The first question that must be asked concerns the existence of river systems during this period. The Colorado River Basin is a dry area today with most river water supplied by runoff from high mountain systems (which were generally lower during most of the Cenozoic). It is therefor useful to provide evidence that sufficient water was present in the past to support river systems; and in particular, if there was drainage exiting the Colorado Plateau to other areas.
During the Paleocene and Eocene Epochs, a large lake (or series of lakes) about the size of Lake Ontario developed in southern and central Utah, and with time it (they) extended northeastward into Colorado and Wyoming. During the same time span, sediments brought in from somewhere else buried most of Wyoming’s Laramie Range and Owl Creek Mountains. This would require a large river system. During the early Oligocene, the climate was wet enough to support large Sequoia trees next to a lake just east of the Colorado Plateau at Florissant Fossil Beds National Monument. During the late Oligocene and through most of the Miocene it was drier, but rivers still dissolved a lot of salt from the old Paradox Basin area and deposited it in western and northwestern Utah. We note that this is the only time period that had significant salt accumulation; thus any other salt dissolved in river systems must have exited the area without being left behind in evaporative basins. Thus, we conclude that major river systems existed throughout the Colorado Plateau area, and the next problem is to try to deduce where they were.
Can rivers
run uphill to get across mountains?
There are many locations throughout the western U.S. where rivers have cut canyons through mountain ranges instead of taking easier, lower routes around them. For example, the Wasatch Range near Salt Lake City is of recent origin and is still rising. Yet, rivers such as the Weber, Ogden, and Provo cut right through the range producing canyons thousands of feet deep. We can conclude that the rivers were in place first; and as the mountain range rose, the rivers acted as stationary band saws cutting deep groves into the rising block. There are examples where even arroyos have cut canyons through rising blocks. For example, east of Albuquerque, NM, highway I-40 uses Tijeras Canyon cut by Tijeras Arroyo through the Sandia Mountains. This leads to the following important rule. An established river (or stream or even an arroyo) is frequently capable of maintaining its path through a rising mountain range.

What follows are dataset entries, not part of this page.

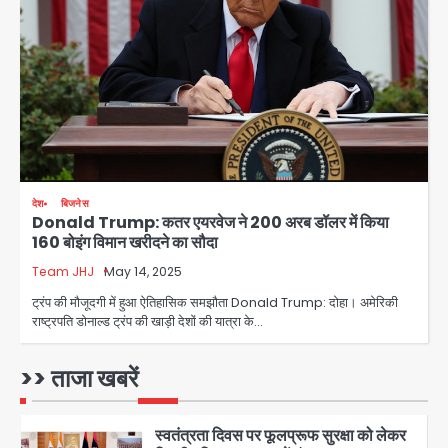
पेट्रोल बम से हमला
Rasra Assembly seat: बसपा के
इकलौते विधायक उमाशंकर सिंह का निधन, दो
साल से कैंसर से जूझ रहे थे
Avinash Kumar
4
डीएम अस्मिता लाल ने गोद में उठाकर दिया
अपनत्व का सहारा
Team JHJ
देश
बिजनेस
5
Donald Trump: कतर एयरवेज ने 200 अरब डॉलर में किया
160 बोइंग विमान खरीदने का सौदा
आॅपरेशन विस्टा 1.0: वीजा शर्तों का उल्लंघन
Team JHJ
May 14, 2025
करने वाले 11 बांग्लादेशी नागरिक सेंट्रल जिला
पुलिस के हत्थे चढ़े
ट्रंप की मौजूदगी में हुआ ऐतिहासिक समझौता Donald Trump: दोहा। अमेरिकी
Team JHJ
राष्ट्रपति डोनाल्ड ट्रंप की खाड़ी देशों की यात्रा के…
1
स्वतंत्रता दिवस पर फूलप्रूफ सुरक्षा को लेकर
>> ताजा खबरें
दिल्ली पुलिस मुख्यालय में मंथन
Team JHJ
2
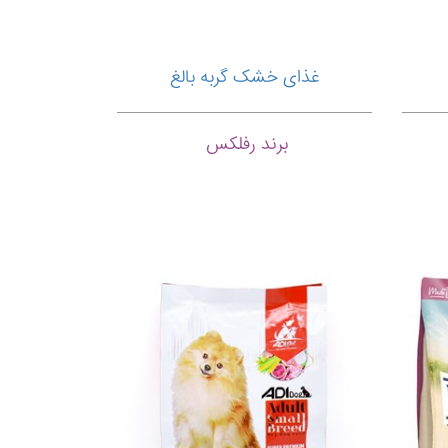
غذای خشک گربه بالغ
برند رفلکس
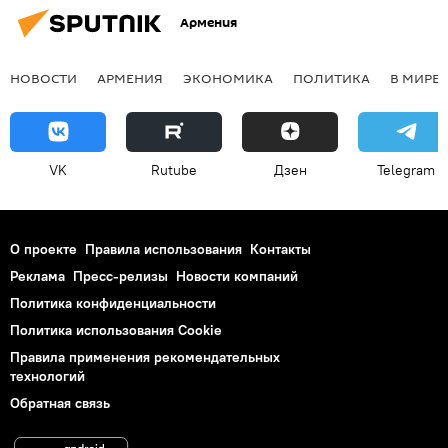
Армения
НОВОСТИ
АРМЕНИЯ
ЭКОНОМИКА
ПОЛИТИКА
В МИРЕ
VK
Rutube
Дзен
Telegram
О проекте
Правила использования
Контакты
Реклама
Пресс-релизы
Новости компаний
Политика конфиденциальности
Политика использования Cookie
Правила применения рекомендательных
технологий
Обратная связь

Alternately, a river may try to maintain a path through a rising mountain mass but eventually be forced to abandon this channel. An example of this phenomenon is Unaweep Canyon located high on the Uncompahgre Plateau southwest of Grand Junction, Colorado. An ancient river was here (will be identified later), but long ago it found an easier route.
It is also possible to have both events occur at the same location over a period of time if the mountain range has several distinct periods of uplift. A river may be able to maintain a canyon during a first uplift and then abandon it during a second uplift. Such a combination would only happen rarely, but should subsequent events reactivate this ancient canyon millions of years later, it would be a geologic grand finale.

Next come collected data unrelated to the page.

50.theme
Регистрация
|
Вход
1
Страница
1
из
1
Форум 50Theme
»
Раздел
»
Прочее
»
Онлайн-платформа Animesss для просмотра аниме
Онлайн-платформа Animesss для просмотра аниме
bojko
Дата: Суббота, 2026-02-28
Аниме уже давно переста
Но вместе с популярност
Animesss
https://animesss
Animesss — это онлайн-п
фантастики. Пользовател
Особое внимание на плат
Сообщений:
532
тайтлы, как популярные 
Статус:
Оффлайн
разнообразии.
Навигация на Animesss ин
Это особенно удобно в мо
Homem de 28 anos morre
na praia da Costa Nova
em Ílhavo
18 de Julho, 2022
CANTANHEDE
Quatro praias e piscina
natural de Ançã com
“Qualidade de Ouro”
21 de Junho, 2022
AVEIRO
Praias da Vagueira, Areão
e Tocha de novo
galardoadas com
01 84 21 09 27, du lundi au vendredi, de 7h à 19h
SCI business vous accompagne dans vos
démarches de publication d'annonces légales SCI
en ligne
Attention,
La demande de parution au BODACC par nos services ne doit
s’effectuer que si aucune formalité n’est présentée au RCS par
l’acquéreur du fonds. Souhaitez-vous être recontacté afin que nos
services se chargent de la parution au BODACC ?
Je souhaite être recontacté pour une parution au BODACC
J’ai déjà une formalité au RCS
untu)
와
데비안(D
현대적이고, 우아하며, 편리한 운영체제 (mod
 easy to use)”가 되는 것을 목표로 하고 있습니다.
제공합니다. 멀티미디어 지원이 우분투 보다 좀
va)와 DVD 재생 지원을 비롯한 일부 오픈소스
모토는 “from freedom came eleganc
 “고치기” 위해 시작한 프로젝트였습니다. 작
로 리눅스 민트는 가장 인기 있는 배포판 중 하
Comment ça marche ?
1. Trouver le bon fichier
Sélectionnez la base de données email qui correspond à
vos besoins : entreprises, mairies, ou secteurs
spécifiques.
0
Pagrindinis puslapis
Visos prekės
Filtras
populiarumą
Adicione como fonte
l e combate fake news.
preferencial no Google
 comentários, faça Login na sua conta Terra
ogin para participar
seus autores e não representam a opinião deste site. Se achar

What happens to water if it exists on a slope? The obvious answer is - it runs downhill. More precisely, unless there is some obstruction, it runs directly downhill at right angles to the contour lines that appear on topographic maps. This leads to another important rule. When a river (stream, etc.) first develops, it will take the easiest downhill path that is available. If a modern river follows a more illogical course, it is because it (or a related predecessor) became entrenched in an ancestral easier course, and has resisted changes produced by subsequent erosion, mountain uplifts, etc. The illogical course of the river has thus preserved a record of the old topography. Equally important, if there are stream deposits, paleovalleys, etc. in areas that are now at higher elevations not occupied by current rivers; then these areas (and any linked strata) must have been lower at some time in the past.

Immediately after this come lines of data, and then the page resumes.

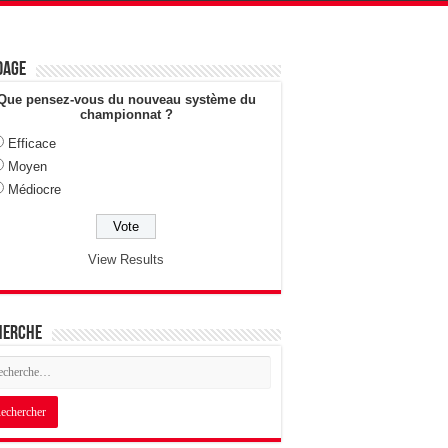
dage
Que pensez-vous du nouveau système du
championnat ?
Efficace
Moyen
Médiocre
View Results
herche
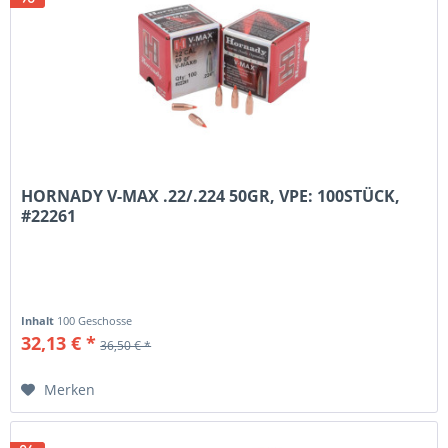
HORNADY V-MAX .22/.224 50GR, VPE: 100STÜCK,
#22261
Inhalt
100 Geschosse
32,13 € *
36,50 € *
Merken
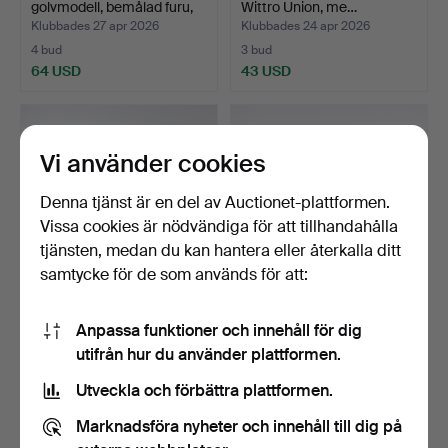
golvmodell, bemålad furu,
Wittro Union, me…
r…
Klubbades 27 apr 2026
Klubbades 24 apr 2026
4 bud
3 bud
64 USD
43 USD
Vi använder cookies
Denna tjänst är en del av Auctionet-plattformen.
Vissa cookies är nödvändiga för att tillhandahålla
tjänsten, medan du kan hantera eller återkalla ditt
samtycke för de som används för att:
MODELLBILAR, ca 60 st.
LEKSAKSBILAR, 13 st,
Anpassa funktioner och innehåll för dig
bl.a. Matchbox och …
Citroën, 1900-tal.
utifrån hur du använder plattformen.
Klubbades 1 apr 2026
Klubbades 27 feb 2026
2 bud
2 bud
Utveckla och förbättra plattformen.
53 USD
37 USD
Marknadsföra nyheter och innehåll till dig på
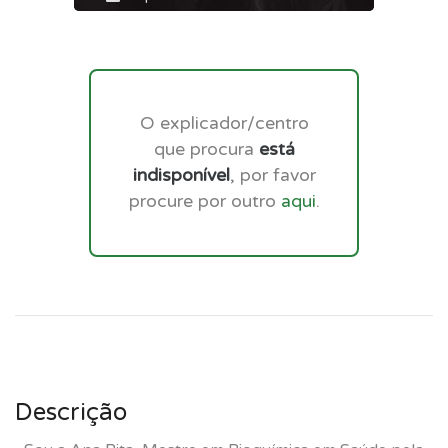
O explicador/centro
que procura
está
indisponível
, por favor
procure por outro
aqui
.
Descrição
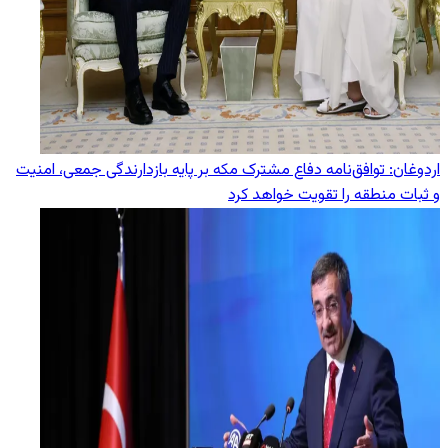
اردوغان: توافق‌نامه دفاع مشترک مکه بر پایه بازدارندگی جمعی، امنیت
و ثبات منطقه را تقویت خواهد کرد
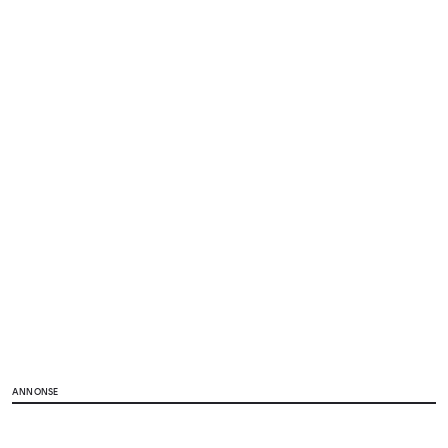
ANNONSE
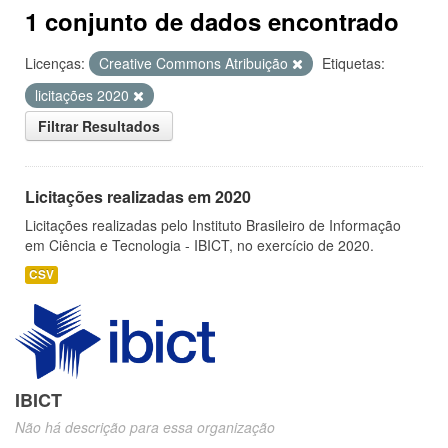
1 conjunto de dados encontrado
Licenças:
Creative Commons Atribuição
Etiquetas:
licitações 2020
Filtrar Resultados
Licitações realizadas em 2020
Licitações realizadas pelo Instituto Brasileiro de Informação
em Ciência e Tecnologia - IBICT, no exercício de 2020.
CSV
IBICT
Não há descrição para essa organização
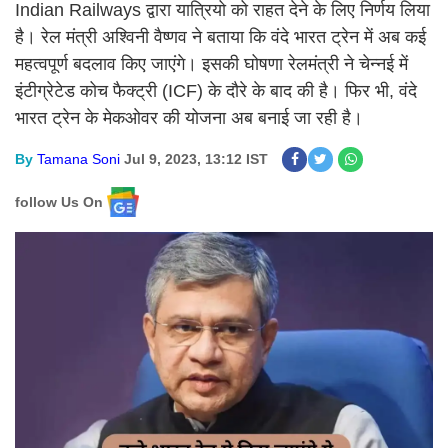
Indian Railways द्वारा यात्रियो को राहत देने के लिए निर्णय लिया
है। रेल मंत्री अश्विनी वैष्णव ने बताया कि वंदे भारत ट्रेन में अब कई
महत्वपूर्ण बदलाव किए जाएंगे। इसकी घोषणा रेलमंत्री ने चेन्नई में
इंटीग्रेटेड कोच फैक्ट्री (ICF) के दौरे के बाद की है। फिर भी, वंदे
भारत ट्रेन के मेकओवर की योजना अब बनाई जा रही है।
By
Tamana Soni
Jul 9, 2023, 13:12 IST
follow Us On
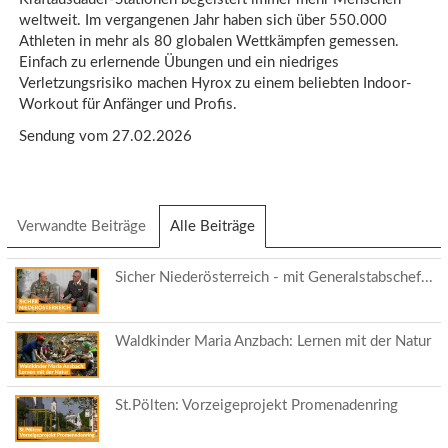
weltweit. Im vergangenen Jahr haben sich über 550.000
Athleten in mehr als 80 globalen Wettkämpfen gemessen.
Einfach zu erlernende Übungen und ein niedriges
Verletzungsrisiko machen Hyrox zu einem beliebten Indoor-
Workout für Anfänger und Profis.
Sendung vom 27.02.2026
Verwandte Beiträge
Alle Beiträge
(aktiver
Reiter)
Sicher Niederösterreich - mit Generalstabschef...
Waldkinder Maria Anzbach: Lernen mit der Natur
St.Pölten: Vorzeigeprojekt Promenadenring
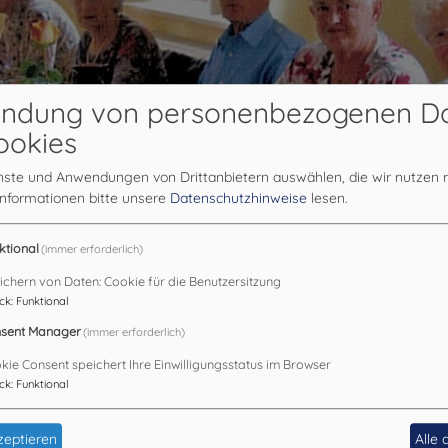
ndung von personenbezogenen D
ookies
enste und Anwendungen von Drittanbietern auswählen, die wir nutzen
Informationen bitte unsere
Datenschutzhinweise
lesen.
ktional
(immer erforderlich)
ichern von Daten: Cookie für die Benutzersitzung
ck
:
Funktional
sent Manager
(immer erforderlich)
kie Consent speichert Ihre Einwilligungsstatus im Browser
ck
:
Funktional
zeptieren
Alle 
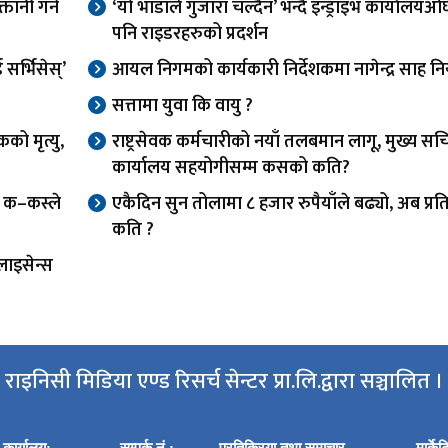
तानी गर्ने
‘यो भाडाले गुजारा चल्दैन’ भन्दै इन्ड्राइभ कार्यालय
पनि राइडरहरुको प्रदर्शन
र्भिसेस्’
आयल निगमको कार्यकारी निर्देशकमा नागेन्द्र साह निय
सत्तामा युवा कि वायु ?
को मृत्यु,
राष्ट्रसेवक कर्मचारीको नयाँ तलबमान लागू, मुख्य स
कार्यालय सहयोगीसम्म कसको कति?
फ क–कस्ले
एकैदिन सुन तोलामा ८ हजार रुपैयाँले बढ्यो, अब प्र
कति ?
लाइसेन्स
राइनिसी मिडिया एण्ड रिसर्च सेन्टर प्रा.लि.द्वारा सञ्चालित ।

If a river uses bits and pieces of an ancestral drainage established during some earlier topography and then integrates these with drainage derived from current topography; it can produce some rather bazaar results. For example, both the Laramie Range in Wyoming and the Gore Range in Colorado contain streams that start down one side of the mountain range, and then make 180-degree turns back through the crest of the range to flow down the other side. In both of these ranges, the sections of the streams that reverse back through the crests are remnants of ancestral rivers. This double-back phenomenon shows up frequently in other locations throughout the southwest.
There are two dominant sequences of events that govern why current river systems exist in areas that are not favored by present topographical terrain. Either: (1) The river system was entrenched BEFORE subsequent tectonic and erosional events produced changes (a process called “antecedence”); or (2) The earlier topography was subsequently covered by sediments, a new river course developed across these sediments, and finally the river eroded downward into the old terrain BEFORE the surrounding silt/sediments could be washed away ( a process called “superimposition”). Both of these processes contributed to current river patterns throughout the Colorado Plateau.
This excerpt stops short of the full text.